▶ _DIRECTIONS FOR THIS TASK_: Lines holding the word "fazuľa" are the ones to copy from the data below.

Stored data entries:
+ + + +

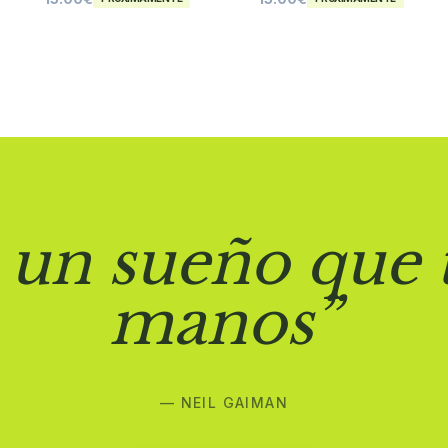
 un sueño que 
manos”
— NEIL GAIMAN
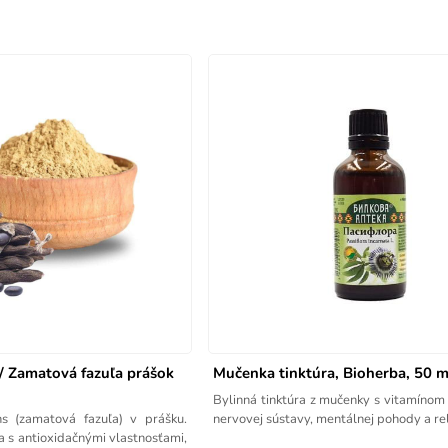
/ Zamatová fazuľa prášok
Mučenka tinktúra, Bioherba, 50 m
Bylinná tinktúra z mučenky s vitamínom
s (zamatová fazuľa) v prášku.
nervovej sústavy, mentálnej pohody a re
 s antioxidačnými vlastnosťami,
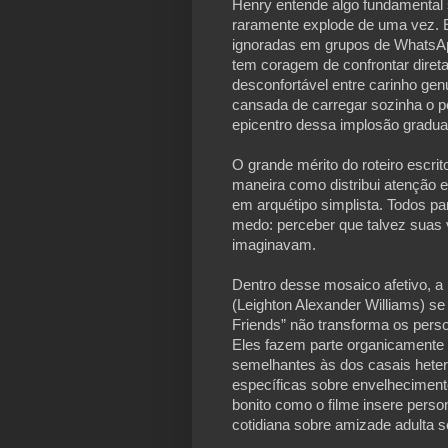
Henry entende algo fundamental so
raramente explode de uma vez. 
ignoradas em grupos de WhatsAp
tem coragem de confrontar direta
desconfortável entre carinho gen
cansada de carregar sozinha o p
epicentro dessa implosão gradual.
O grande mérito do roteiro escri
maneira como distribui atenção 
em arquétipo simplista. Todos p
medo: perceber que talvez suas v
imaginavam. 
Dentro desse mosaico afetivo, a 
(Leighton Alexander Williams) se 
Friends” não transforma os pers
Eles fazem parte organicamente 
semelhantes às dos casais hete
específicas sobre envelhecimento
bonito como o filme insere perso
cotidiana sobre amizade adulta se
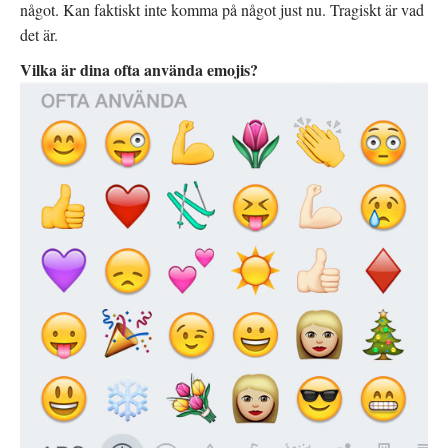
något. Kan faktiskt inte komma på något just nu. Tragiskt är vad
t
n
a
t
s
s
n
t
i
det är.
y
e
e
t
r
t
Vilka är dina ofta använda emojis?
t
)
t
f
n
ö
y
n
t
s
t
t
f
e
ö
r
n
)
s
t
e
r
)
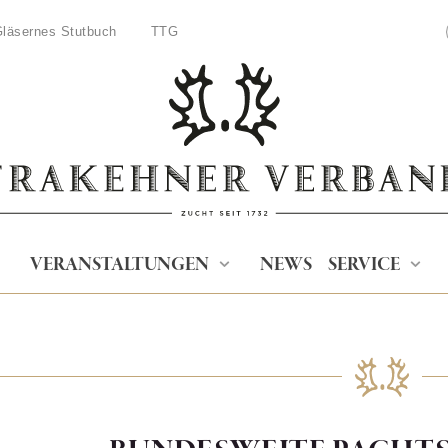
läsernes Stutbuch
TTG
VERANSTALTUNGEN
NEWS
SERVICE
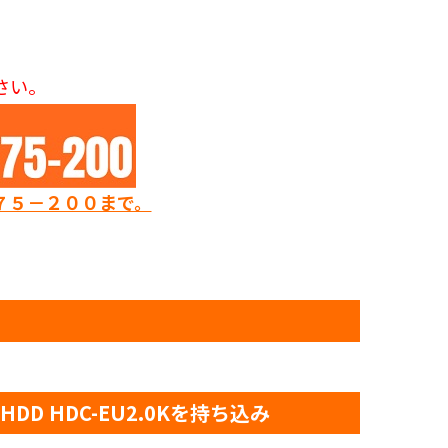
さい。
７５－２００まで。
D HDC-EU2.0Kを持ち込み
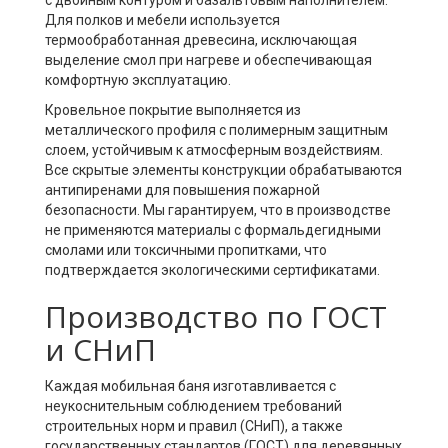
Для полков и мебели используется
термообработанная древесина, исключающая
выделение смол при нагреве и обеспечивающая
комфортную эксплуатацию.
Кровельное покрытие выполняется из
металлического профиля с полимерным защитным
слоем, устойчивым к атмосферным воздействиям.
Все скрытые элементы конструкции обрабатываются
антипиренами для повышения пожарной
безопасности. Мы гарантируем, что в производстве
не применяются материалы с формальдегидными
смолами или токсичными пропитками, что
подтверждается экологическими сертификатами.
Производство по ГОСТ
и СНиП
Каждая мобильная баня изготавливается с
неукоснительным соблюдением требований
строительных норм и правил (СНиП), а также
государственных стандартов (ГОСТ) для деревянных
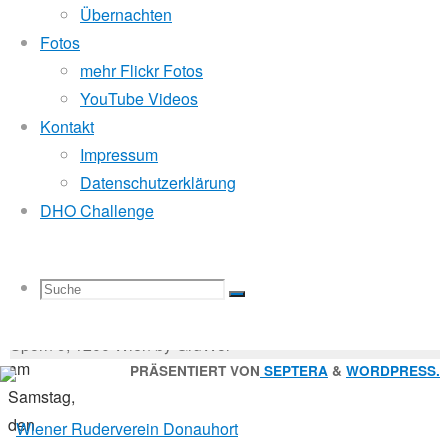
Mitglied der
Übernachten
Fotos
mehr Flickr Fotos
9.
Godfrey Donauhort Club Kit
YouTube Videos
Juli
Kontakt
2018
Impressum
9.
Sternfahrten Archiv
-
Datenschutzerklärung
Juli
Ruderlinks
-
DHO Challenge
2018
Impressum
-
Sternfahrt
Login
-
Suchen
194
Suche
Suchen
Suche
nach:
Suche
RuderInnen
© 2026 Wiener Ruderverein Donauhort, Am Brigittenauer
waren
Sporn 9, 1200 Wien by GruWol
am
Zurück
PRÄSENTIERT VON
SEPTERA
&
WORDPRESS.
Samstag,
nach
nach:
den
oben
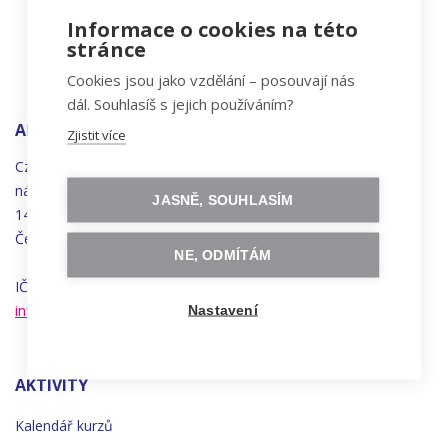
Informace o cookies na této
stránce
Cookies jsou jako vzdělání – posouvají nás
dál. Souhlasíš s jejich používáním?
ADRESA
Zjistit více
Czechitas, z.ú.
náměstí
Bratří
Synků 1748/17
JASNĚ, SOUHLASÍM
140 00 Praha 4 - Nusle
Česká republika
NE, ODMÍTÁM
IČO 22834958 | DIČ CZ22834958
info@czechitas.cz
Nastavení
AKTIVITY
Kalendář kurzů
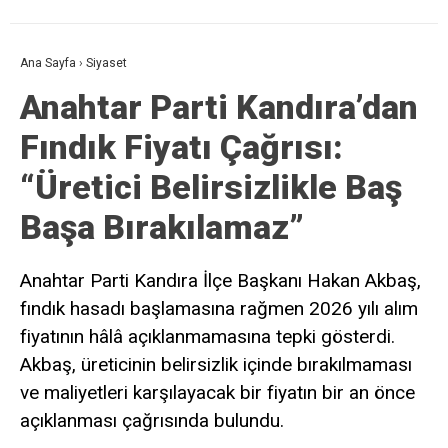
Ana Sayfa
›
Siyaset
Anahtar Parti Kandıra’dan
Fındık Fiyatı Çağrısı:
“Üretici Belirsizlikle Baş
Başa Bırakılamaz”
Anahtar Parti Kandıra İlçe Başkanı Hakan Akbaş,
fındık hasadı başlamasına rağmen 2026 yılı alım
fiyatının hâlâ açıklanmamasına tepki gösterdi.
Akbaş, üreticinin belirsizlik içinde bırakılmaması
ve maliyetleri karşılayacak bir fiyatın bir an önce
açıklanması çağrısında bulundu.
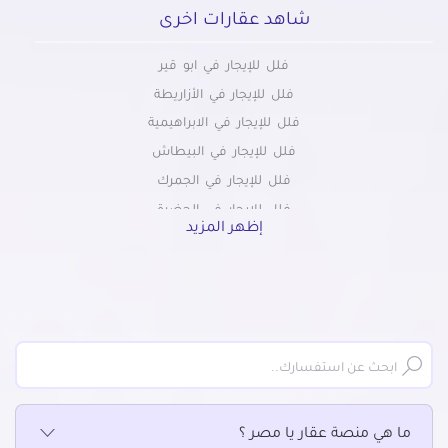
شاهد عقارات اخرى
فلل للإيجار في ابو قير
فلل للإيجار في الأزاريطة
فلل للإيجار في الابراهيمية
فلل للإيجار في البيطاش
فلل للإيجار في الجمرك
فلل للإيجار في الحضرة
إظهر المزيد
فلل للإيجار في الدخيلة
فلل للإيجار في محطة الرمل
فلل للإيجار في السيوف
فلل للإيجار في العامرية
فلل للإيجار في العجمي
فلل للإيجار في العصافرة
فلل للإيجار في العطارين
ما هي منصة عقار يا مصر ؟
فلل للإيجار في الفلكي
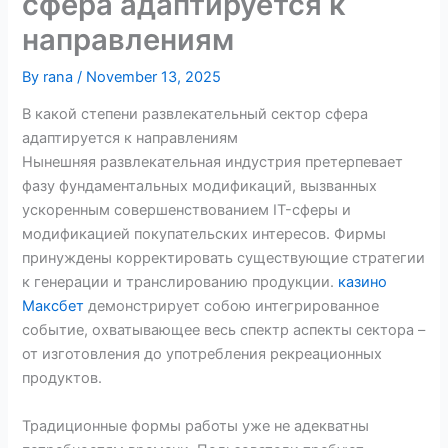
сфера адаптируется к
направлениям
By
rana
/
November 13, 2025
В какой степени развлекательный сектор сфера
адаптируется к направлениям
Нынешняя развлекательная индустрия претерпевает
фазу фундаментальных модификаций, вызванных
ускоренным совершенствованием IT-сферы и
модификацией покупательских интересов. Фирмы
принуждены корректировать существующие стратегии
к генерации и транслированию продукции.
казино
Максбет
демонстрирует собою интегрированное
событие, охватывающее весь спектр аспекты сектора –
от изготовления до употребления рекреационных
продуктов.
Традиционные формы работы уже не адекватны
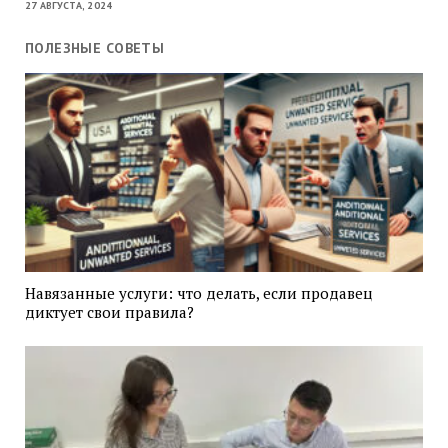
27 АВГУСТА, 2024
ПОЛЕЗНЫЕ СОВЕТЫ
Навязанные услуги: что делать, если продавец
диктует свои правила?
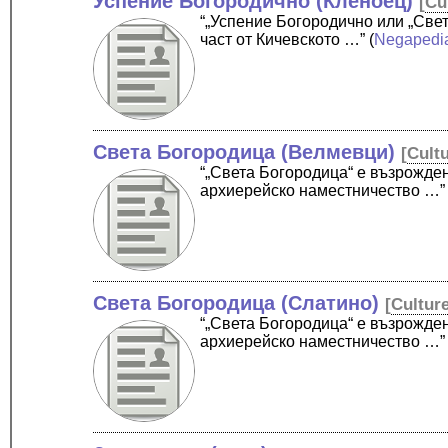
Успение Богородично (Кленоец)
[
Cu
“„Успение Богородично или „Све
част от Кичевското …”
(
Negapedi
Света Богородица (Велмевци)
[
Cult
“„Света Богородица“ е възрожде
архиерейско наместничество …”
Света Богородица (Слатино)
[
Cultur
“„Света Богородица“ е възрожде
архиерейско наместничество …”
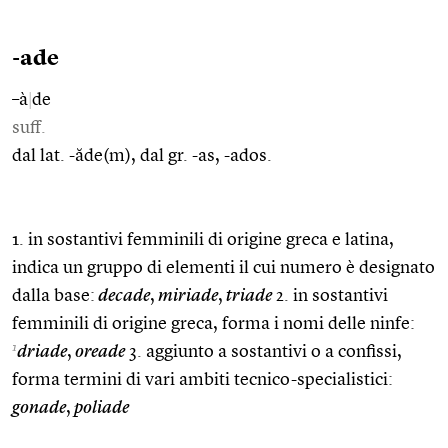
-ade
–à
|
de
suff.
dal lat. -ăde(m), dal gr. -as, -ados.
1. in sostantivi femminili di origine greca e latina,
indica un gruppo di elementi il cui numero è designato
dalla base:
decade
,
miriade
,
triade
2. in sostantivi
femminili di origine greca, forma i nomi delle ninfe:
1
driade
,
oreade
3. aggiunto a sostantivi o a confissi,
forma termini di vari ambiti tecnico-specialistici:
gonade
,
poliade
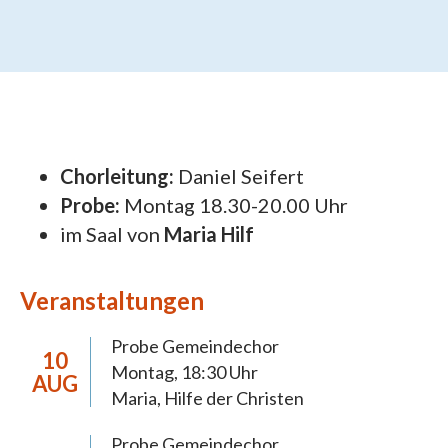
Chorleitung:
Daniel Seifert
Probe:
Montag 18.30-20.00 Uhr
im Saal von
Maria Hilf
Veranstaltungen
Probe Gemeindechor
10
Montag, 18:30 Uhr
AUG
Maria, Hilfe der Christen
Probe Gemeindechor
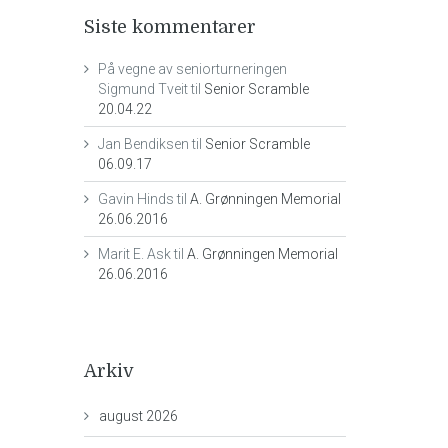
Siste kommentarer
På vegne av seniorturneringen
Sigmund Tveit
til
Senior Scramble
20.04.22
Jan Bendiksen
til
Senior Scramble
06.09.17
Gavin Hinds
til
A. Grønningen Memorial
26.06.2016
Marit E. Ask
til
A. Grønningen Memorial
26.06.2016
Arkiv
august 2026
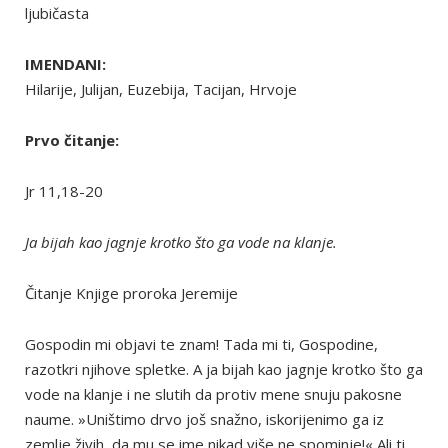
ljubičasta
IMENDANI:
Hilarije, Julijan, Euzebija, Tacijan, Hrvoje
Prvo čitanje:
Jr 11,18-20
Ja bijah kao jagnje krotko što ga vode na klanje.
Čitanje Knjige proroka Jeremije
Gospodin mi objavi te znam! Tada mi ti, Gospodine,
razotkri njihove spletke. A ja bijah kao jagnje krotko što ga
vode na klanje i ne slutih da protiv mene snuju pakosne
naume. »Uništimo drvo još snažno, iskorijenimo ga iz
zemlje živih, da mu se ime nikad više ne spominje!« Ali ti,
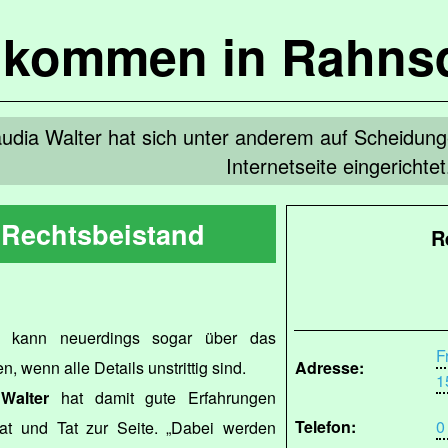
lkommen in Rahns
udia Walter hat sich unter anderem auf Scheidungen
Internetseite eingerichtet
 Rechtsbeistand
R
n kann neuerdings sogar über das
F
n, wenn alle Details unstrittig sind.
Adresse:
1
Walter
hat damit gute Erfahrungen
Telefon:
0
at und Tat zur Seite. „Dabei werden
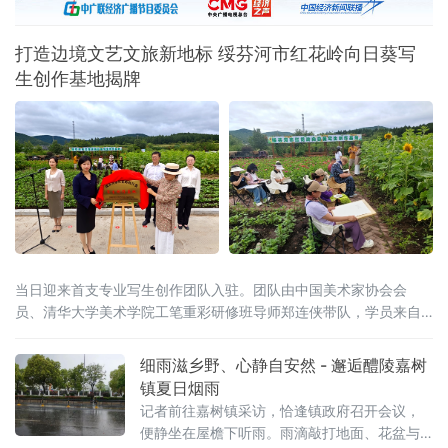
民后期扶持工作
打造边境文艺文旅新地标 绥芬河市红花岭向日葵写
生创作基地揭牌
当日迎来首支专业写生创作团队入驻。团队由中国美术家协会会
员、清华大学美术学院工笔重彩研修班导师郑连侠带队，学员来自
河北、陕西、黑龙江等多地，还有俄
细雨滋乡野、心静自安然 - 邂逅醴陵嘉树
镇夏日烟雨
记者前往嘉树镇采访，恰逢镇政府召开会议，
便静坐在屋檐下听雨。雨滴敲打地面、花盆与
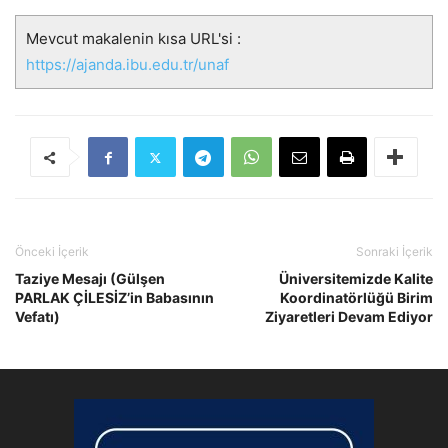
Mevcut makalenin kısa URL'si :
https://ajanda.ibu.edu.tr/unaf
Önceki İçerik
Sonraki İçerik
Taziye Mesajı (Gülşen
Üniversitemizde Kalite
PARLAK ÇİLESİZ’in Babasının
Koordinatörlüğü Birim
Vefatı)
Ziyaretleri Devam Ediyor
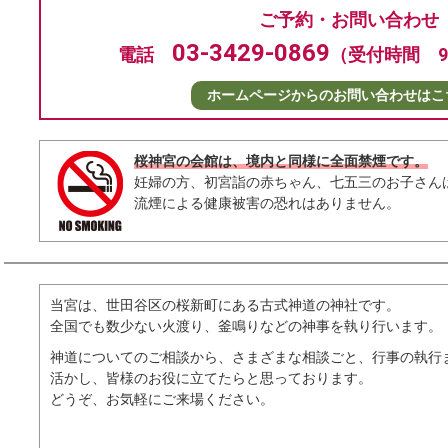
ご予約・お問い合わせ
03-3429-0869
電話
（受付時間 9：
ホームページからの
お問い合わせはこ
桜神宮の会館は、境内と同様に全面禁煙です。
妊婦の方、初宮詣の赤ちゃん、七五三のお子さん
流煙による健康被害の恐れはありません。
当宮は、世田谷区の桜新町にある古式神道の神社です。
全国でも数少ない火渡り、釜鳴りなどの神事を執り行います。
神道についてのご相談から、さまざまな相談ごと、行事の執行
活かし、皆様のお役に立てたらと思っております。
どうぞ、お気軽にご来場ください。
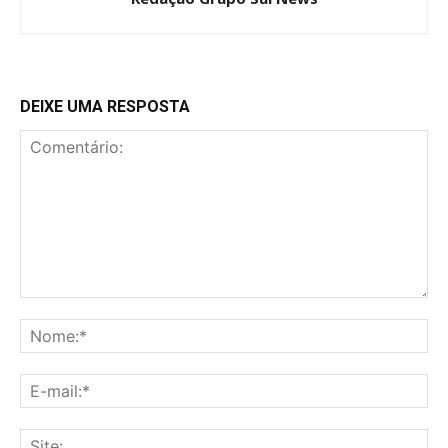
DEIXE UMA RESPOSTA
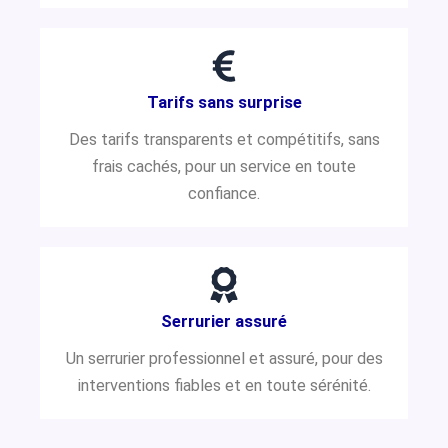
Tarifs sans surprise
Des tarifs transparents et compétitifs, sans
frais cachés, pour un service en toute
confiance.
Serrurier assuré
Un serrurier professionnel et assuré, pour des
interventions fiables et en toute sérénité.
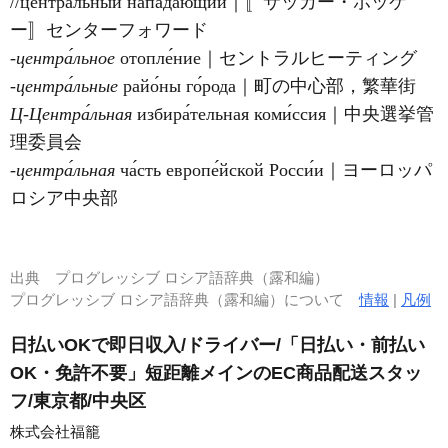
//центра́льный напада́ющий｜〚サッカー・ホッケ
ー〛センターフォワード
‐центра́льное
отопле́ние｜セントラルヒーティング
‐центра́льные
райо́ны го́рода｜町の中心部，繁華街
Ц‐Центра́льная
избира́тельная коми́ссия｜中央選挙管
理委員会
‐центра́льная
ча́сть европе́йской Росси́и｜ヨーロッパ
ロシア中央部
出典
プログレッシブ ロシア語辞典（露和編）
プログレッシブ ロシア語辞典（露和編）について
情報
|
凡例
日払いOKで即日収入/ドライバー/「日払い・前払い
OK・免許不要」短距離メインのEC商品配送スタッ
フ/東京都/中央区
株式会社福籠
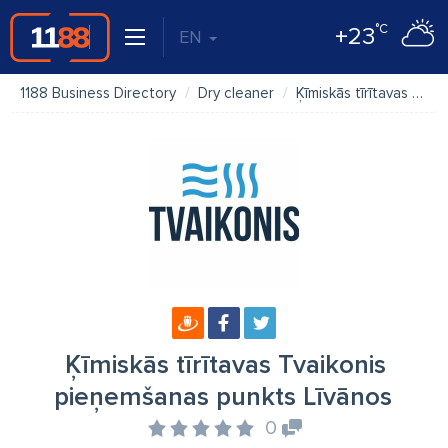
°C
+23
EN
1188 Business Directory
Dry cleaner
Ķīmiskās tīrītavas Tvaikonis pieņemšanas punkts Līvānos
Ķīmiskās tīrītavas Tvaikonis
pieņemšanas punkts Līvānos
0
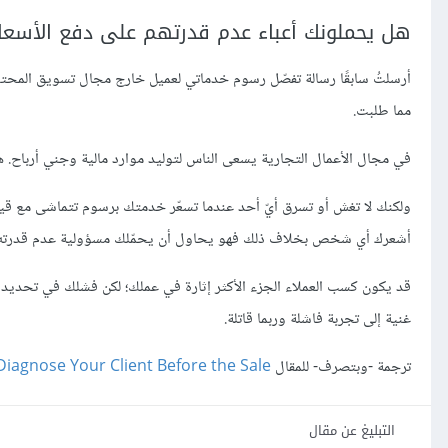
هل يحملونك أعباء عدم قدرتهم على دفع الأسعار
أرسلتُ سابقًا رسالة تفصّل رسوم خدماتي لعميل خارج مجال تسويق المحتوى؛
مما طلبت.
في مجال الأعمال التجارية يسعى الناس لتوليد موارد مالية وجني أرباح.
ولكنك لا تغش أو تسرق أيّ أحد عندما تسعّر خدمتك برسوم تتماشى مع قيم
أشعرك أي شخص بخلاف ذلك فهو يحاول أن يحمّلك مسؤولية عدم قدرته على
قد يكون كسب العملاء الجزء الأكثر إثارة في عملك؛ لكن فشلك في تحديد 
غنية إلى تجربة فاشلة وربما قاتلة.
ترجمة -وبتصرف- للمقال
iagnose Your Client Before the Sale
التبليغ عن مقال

+ + + +

▶ _RESPONSE_:
/ Zamatová fazuľa prášok
s (zamatová fazuľa) v prášku.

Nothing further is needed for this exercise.